Some of them are calling on the government to distribute money to 40 cities across the country plagued by gun violence through grants from discretionary agencies or through declaring a national emergency. Rather than waiting for Congress to pass funding for an infrastructure or weapons bill, groups like March For Our Lives and Community Justice Action Fund say agencies can and should now provide funding for community-based programs. They fear that the administration's current approach could take weeks or even months to make progress, and find that such long deadlines contradict Biden's vows to act on his first day in office.
"We have incidents where three or four people are shot [daily] and we don't get the same kind of riot and attention for these kinds of murders and mostly because they're black and brown people," said Eddie Bocanegra , Senior Director of the READI Chicago Chapter of the Progressive Heartland Alliance who spoke with the White House.
Earlier this month, Heartland was part of a coalition of organizations representing color communities that mailed a letter to the Biden administration expressing disappointment that they were not involved in a White House meeting with more established gun control groups. The White House has taken quick action to rectify the situation, and has since made at least two virtual calls to lawyers from groups across the country, according to four people involved in the recent meetings.

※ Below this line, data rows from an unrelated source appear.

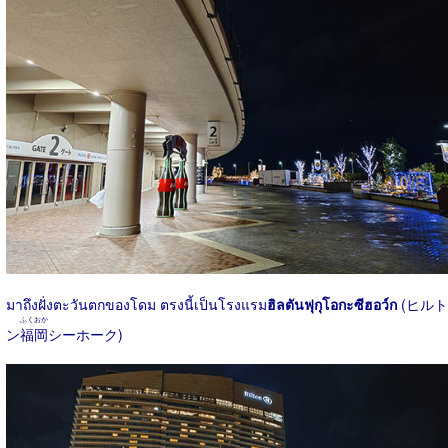
มาถึงฝั่งตะวันตกของโดม ตรงนี้เป็นโรงแรม
ฮิลตันฟุกุโอกะซีฮอว์ก
(ヒルト
ふくおか
ン
福岡
シーホーク)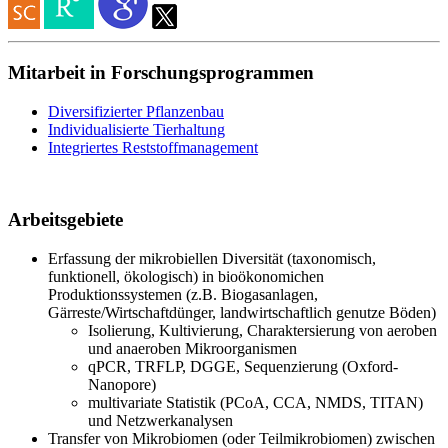
Mitarbeit in Forschungsprogrammen
Diversifizierter Pflanzenbau
Individualisierte Tierhaltung
Integriertes Reststoffmanagement
Arbeitsgebiete
Erfassung der mikrobiellen Diversität (taxonomisch,
funktionell, ökologisch) in bioökonomichen
Produktionssystemen (z.B. Biogasanlagen,
Gärreste/Wirtschaftdünger, landwirtschaftlich genutze Böden)
Isolierung, Kultivierung, Charaktersierung von aeroben
und anaeroben Mikroorganismen
qPCR, TRFLP, DGGE, Sequenzierung (Oxford-
Nanopore)
multivariate Statistik (PCoA, CCA, NMDS, TITAN)
und Netzwerkanalysen
Transfer von Mikrobiomen (oder Teilmikrobiomen) zwischen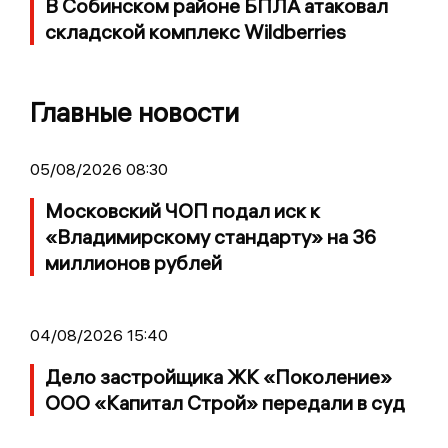
В Собинском районе БПЛА атаковал
складской комплекс Wildberries
Главные новости
05/08/2026 08:30
Московский ЧОП подал иск к
«Владимирскому стандарту» на 36
миллионов рублей
04/08/2026 15:40
Дело застройщика ЖК «Поколение»
ООО «Капитал Строй» передали в суд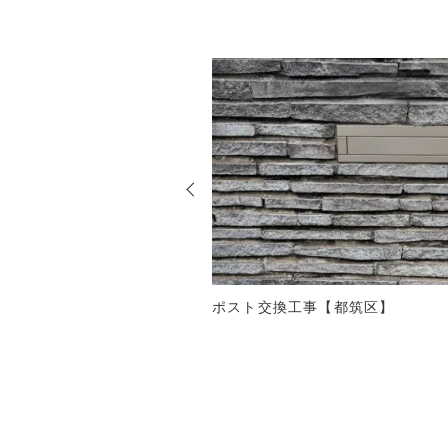
ポスト交換工事【都筑区】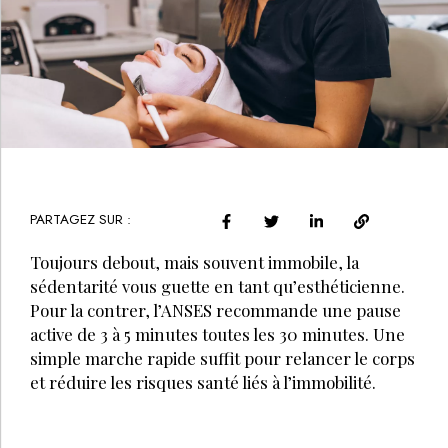
PARTAGEZ SUR :
Toujours debout, mais souvent immobile, la
sédentarité vous guette en tant qu’esthéticienne.
Pour la contrer, l’ANSES recommande une pause
active de 3 à 5 minutes toutes les 30 minutes. Une
simple marche rapide suffit pour relancer le corps
et réduire les risques santé liés à l’immobilité.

Bocanegra said he was happy with the audience he received at the White House. Even so, he expressed frustration that white-run gun control groups appeared to be getting more attention after days of supporting Biden's transition to politics.
"I want to see my return on this investment," he said.
The Covid pandemic is making efforts to take security measures around weapons more difficult - be it through legislation or through action by the executive. Currently, an average of nearly 2,000 Americans die from the virus every day. And while the country's cases and deaths have declined from their January peak, the White House's top priority remains with the coronavirus pandemic and distributing economic relief, including a nearly $ 2 trillion Covid-19 bill going through Congress.
As the White House focuses on the pandemic, lawmakers working on gun control are waiting for signals. Senator Chris Murphy (D-Conn.) Said he plans to reintroduce his universal background check bill next month, despite wanting to see a plan from the Biden administration first.
"I don't think anyone will push the strategy without hearing from the White House," said Murphy, who plans to speak to Rice this week.
Murphy himself has said he is helping Biden use his executive powers to fight gun control. But if Democrats are to pursue the legislation, "our best chance is getting a background check proposal passed this year. I don't want to wait for a mass shootings."